Since 1997, the Government have introduced a number of changes that have improved forecasting performance. They include the introduction of reasonable and cautious assumptions, independently audited by the National Audit Office. The Treasury regularly reviews its fiscal forecasting performance and publishes the results in end-of-year fiscal reports. They demonstrate that the Treasury's forecasts since 1997 compare well with those of major international organisations and of other EU member states.
"It is important that official forecasts for tax receipts avoid any systemic bias either to exaggerate or underestimate revenue receipts, particularly towards the end of the economic cycle when forecasts are likely to come under particular scrutiny"?
I do agree with that. I have yet to have the advantage of reading all the Treasury Committee's report on the pre-Budget report. However, it was precisely in order to achieve that objective that we went to the trouble of introducing rules and a level of independence concerning the assumptions that underlie such forecasts.
As everybody knows, a flat tax would be significantly expensive in terms of the damage that it would do to this country. Some estimates suggest that if a flat tax were operating now, much-needed investment in public services would be reduced by as much as £7 billion for this year alone. I understand that the Conservatives, some of whom advocate a flat tax, are keeping their powder dry on this issue—or trying to—but it is hardly likely that it will remain dry for very much longer, given that they have put Michael Forsyth in charge of consideration of taxation. Of course, and as Scotland knows, he is the ultimate flat-tax—
Order. I called the hon. Gentleman because he is a Back Bencher, and for no other reason. Please listen to him.
Thank you, Mr. Speaker, for that promotion. May I ask the Chief Secretary carefully to consider the course of action promoted by my hon. Friend Dr. Cable, who points out that the issuance of long-dated Government debt would of course improve the reliability of public finance forecasts? Does the Chief Secretary recognise that not increasing such issuance would constitute a substantial threat to the sustainability of pension funds?

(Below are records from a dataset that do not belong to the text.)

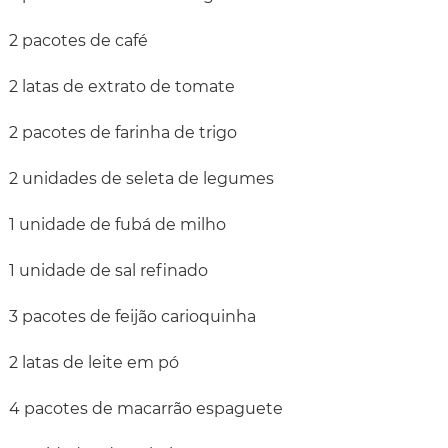
2 pacotes de café
2 latas de extrato de tomate
2 pacotes de farinha de trigo
2 unidades de seleta de legumes
1 unidade de fubá de milho
1 unidade de sal refinado
3 pacotes de feijão carioquinha
2 latas de leite em pó
4 pacotes de macarrão espaguete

I apologise, Mr. Speaker—I should have known better than to try to be that clever. I am glad to hear from Chris Huhne today. He is perhaps the only candidate for the leadership of his party whom we have not heard from this week, so I am pleased that he has had an opportunity to say something. In answer to the question, I assure the hon. Gentleman that the Government appreciate his point. That is exactly why my right hon. Friend the Chancellor has introduced appropriate mechanisms.
It is substantially because this Government have learned from the mistakes of the previous Administration. When we came to power in 1997, we set out principles for fiscal management and a code for fiscal stability. We have implemented significant changes that have helped to deliver improved forecasting performance. They include, for example, the publication of full fiscal projections at each PBR and Budget that are based on all Government decisions and circumstances that may have a material impact on the fiscal outlook, the audit of key assumptions—in particular the cautious assumptions for trend growth—and the publication of a full backward-looking analysis of forecasts in the end-of-year fiscal report.
I have already set out the rules that we have introduced. What the hon. Gentleman is arguing for requires consideration of where the proper political accountability for such decisions lies. My right hon. Friend the Chancellor has made it clear that the Government are accountable for the decisions that they announce to this House.